Alors, Maubry prend son élan. Il fonce. Sa tête heurte les créatures. Il cogne contre quelque chose de dur. Les Gnarks ne reculent pas. Joë recommence. Deux fois, trois fois. Il s’épuise rapidement. Le souffle lui manque. Il comprend qu’il ne pourra pas vaincre l’obstacle.

Il serre Joan dans ses bras, par protection. Il recule encore et depuis son entrée ici, le silence l’accompagne. Un silence abominable qui use les nerfs. Joë voudrait du bruit soudain. Beaucoup de bruit.

Il crie. Il crie à tue-tête. N’importe quoi. Les créatures ne s’écartent pas. Il aurait dû amener une torche. Trop tard maintenant. Il s’agit avant tout de prévenir Merket.

Il halète :

— Merket… File au camp, dare-dare. Alerte Jess. Dis-lui qu’il vienne, avec du monde. Des flics armés. Oui, armés. Ici, pas de vibrations. Tu m’entends ?

La voix faible du cameraman lui arrive, affolée :

— Oui, oui, Joë. Compte sur moi. Je reviens le plus tôt possible.

Maubry soupire, rassuré :

— Courage, Joan. Jess va nous aider.

Soudain, il bascule, essaie de se retenir. Il ne le peut pas. Il se sent entraîné par une force irrésistible. Il devine qu’un champ d’ondes le happe, l’attire. Il disparaît avec Joan dans la même galerie que dix minutes plus tôt, les créatures sorties des moules ont empruntée.

***

Là-haut, là-haut, au bord de la faille, Merket entend l’appel de Maubry. Puis soudain, plus rien. Rien que le silence écrasant. Le silence qui affole et alourdit l’atmosphère.

— Joë ! Joë ! Réponds !

En vain. Nulle voix venue des entrailles de la Lune. Nul écho de vie. L’incertitude. L’attente fiévreuse, insupportable. Les secondes qui n’en finissent pas et paraissent des siècles.
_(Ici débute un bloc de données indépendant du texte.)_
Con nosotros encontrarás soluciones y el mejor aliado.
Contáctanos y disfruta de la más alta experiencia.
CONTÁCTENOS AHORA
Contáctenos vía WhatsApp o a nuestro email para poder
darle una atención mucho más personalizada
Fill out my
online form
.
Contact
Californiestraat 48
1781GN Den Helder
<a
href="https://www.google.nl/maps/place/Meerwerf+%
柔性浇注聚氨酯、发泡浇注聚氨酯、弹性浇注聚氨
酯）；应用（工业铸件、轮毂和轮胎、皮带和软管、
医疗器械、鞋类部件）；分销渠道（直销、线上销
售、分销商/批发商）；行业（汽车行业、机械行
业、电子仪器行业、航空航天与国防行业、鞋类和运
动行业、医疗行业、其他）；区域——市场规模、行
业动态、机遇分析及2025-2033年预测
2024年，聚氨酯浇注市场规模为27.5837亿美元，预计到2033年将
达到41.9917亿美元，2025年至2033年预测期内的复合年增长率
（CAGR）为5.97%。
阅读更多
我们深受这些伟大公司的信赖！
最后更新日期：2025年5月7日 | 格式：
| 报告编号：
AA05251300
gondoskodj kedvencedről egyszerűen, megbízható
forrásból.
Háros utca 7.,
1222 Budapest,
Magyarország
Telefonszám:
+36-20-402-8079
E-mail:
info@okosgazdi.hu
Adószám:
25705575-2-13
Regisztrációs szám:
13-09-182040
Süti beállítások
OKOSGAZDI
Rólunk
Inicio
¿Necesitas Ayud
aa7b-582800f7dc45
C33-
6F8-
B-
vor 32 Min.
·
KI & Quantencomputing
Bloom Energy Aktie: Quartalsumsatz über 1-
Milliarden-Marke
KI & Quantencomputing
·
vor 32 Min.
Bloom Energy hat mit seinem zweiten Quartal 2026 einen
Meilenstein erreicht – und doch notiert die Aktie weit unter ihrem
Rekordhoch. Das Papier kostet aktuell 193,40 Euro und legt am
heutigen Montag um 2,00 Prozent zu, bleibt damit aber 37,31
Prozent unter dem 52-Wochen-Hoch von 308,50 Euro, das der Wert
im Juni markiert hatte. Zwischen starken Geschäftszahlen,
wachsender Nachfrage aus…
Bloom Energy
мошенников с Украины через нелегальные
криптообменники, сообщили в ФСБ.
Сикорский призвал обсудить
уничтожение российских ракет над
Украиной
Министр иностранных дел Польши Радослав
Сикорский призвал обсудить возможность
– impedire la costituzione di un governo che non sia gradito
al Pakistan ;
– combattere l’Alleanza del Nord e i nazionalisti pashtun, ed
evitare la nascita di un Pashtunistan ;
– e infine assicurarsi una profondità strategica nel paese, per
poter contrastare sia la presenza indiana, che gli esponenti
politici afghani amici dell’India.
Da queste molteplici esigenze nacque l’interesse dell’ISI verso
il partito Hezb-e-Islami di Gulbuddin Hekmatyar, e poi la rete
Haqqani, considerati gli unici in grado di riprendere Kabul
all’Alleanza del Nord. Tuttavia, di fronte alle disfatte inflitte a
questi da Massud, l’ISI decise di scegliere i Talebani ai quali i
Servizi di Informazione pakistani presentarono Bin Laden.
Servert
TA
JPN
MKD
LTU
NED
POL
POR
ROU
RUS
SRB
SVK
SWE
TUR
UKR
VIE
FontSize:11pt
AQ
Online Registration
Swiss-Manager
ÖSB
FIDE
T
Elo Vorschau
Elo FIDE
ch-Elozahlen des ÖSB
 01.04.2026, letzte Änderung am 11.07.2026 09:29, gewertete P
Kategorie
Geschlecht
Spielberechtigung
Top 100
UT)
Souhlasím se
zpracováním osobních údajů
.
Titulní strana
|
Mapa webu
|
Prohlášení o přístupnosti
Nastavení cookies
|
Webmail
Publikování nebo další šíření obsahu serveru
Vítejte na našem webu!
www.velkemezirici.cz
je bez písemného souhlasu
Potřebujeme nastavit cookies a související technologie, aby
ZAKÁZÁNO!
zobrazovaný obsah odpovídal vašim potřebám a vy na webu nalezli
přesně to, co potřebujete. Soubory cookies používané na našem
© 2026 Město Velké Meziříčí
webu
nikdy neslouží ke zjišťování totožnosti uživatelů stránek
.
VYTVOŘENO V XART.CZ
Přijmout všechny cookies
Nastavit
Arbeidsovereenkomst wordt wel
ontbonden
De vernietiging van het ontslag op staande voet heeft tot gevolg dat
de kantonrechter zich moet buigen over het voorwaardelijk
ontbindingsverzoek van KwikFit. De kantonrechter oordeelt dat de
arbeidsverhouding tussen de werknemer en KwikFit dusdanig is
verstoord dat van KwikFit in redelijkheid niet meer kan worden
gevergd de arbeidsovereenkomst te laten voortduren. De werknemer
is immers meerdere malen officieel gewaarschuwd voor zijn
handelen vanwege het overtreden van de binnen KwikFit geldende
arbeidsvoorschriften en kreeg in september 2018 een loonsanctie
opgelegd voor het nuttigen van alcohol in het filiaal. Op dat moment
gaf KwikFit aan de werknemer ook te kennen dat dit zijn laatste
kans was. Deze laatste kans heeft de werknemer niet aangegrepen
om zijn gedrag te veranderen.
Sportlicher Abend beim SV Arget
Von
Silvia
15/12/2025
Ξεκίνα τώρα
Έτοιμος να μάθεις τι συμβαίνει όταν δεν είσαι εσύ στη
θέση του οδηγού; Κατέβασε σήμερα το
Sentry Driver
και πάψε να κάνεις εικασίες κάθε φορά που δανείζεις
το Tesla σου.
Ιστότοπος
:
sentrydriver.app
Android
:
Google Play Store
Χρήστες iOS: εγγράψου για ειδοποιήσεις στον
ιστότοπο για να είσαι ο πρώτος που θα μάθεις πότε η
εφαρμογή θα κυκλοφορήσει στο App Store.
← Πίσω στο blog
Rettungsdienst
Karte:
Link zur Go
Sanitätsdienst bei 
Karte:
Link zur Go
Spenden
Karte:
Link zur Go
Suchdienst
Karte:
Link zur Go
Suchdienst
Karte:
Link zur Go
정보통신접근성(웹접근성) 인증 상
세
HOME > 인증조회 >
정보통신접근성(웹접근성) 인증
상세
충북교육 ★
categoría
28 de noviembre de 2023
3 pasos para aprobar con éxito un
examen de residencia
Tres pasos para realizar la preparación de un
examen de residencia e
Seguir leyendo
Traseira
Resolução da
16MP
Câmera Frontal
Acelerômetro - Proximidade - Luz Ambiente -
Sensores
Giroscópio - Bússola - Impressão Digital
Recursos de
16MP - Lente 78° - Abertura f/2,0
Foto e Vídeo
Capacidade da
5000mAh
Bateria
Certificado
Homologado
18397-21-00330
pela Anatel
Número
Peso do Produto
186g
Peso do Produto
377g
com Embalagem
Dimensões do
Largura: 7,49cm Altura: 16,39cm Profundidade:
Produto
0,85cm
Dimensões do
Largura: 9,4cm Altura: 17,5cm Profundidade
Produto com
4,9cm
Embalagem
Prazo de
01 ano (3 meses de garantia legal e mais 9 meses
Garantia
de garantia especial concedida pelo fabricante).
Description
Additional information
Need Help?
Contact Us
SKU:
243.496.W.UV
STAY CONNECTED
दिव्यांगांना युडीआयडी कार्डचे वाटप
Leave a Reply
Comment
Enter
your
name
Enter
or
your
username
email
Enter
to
Le caméraman, couché à plat ventre au bord de l’abîme, se relève, sueur aux tempes. Ce qu’il redoutait, ce qu’implicitement, Maubry redoutait aussi, se produit. Le drame. Le drame brutal.

D’un bond, le technicien franchit la crevasse. Il se retrouve de l’autre côté. Devant lui s’étend une bande de terrain plat.

— Mais quelle idée a eu Joë de s’embarquer dans cette galère ? Tout ça pour l’exclusivité d’un reportage qu’il ne pourra peut-être jamais faire parvenir à Robeson, grommelle-t-il.

Un espoir subsiste. Jess. Bill Jess. Il faut le prévenir à toute vitesse. Chaque minute compte. C’est une course contre le chrono.

Des lueurs dans la nuit. Quatre, cinq lueurs. Elles approchent en sautillant, barrent la route à Merket, forment un demi-cercle menaçant devant lui. Il les reconnaît, frémit. Il se sent perdu.

Il recule, traqué. Il recule, l’œil fixé sur les créatures lumineuses, cherchant à deviner leurs intentions. Un pas, deux pas, dix pas en arrière. Peut-être qu’en fonçant sur la gauche, il les évitera de justesse, il passera. À moins qu’il ne saute par-dessus les cinq corps lumineux. La pesanteur sur la Lune lui permet cet exploit.

Il se décide, prend son élan. Il recule encore d’un mètre. Alors il perd l’équilibre, réalise trop tard qu’il s’est rapproché trop près de la crevasse.

Sous lui, le sol cède. Il s’enfonce dans l’abîme avec la légèreté d’une plume. Malgré cette sensation voluptueuse, il comprend que la situation est perdue. Par sa faute.